== Exercise inputs ==
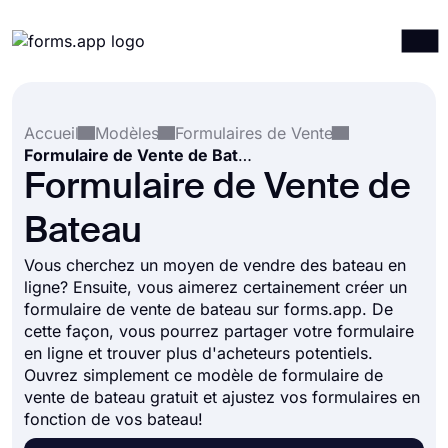
Produits
Connexion
S'inscrire
Accueil
Modèles
Formulaires de Vente
Intégrations
Formulaire de Vente de Bateau
Modèles
Formulaire de Vente de
Ressources
Bateau
Tarification
Vous cherchez un moyen de vendre des bateau en
ligne? Ensuite, vous aimerez certainement créer un
formulaire de vente de bateau sur forms.app. De
cette façon, vous pourrez partager votre formulaire
en ligne et trouver plus d'acheteurs potentiels.
Ouvrez simplement ce modèle de formulaire de
vente de bateau gratuit et ajustez vos formulaires en
fonction de vos bateau!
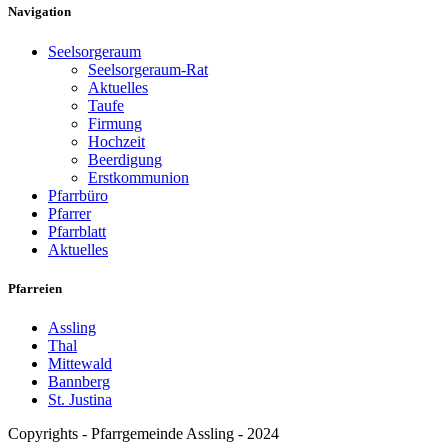
Navigation
Seelsorgeraum
Seelsorgeraum-Rat
Aktuelles
Taufe
Firmung
Hochzeit
Beerdigung
Erstkommunion
Pfarrbüro
Pfarrer
Pfarrblatt
Aktuelles
Pfarreien
Assling
Thal
Mittewald
Bannberg
St. Justina
Copyrights - Pfarrgemeinde Assling - 2024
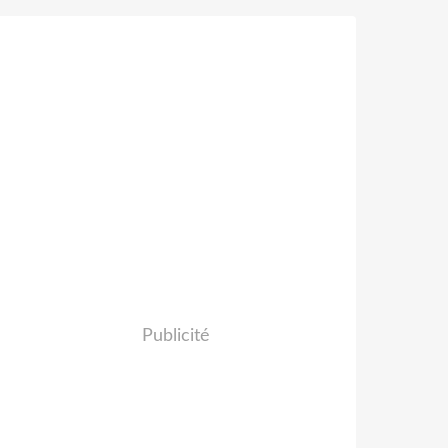
Publicité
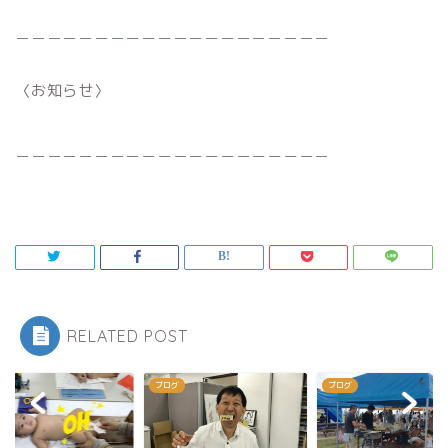
＿＿＿＿＿＿＿＿＿＿＿＿＿＿＿＿＿＿＿＿
〈お知らせ〉
＿＿＿＿＿＿＿＿＿＿＿＿＿＿＿＿＿＿＿＿
RELATED POST
ブログ
ブログ
ブログ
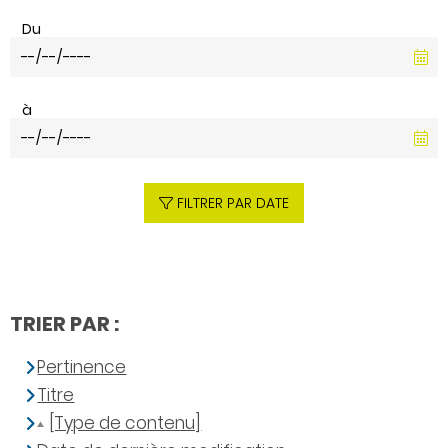
Du
à
FILTRER PAR DATE
TRIER PAR :
Pertinence
Titre
[Type de contenu]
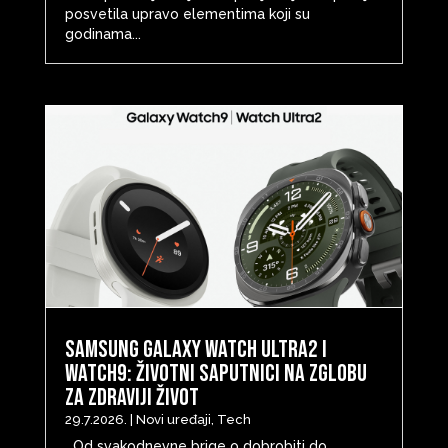
posvetila upravo elementima koji su
godinama...
Samsung Galaxy Watch Ultra2 i
Watch9: životni saputnici na zglobu
za zdraviji život
29.7.2026.
|
Novi uređaji
,
Tech
Od svakodnevne brige o dobrobiti do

== What the exercise asks ==
Each of the lines from the one that contains "za zdraviji život" through the last line of the data needs to be repeated exactly, with no others.

== Result of the exercise ==
za zdraviji život
29.7.2026.
|
Novi uređaji
,
Tech
Od svakodnevne brige o dobrobiti do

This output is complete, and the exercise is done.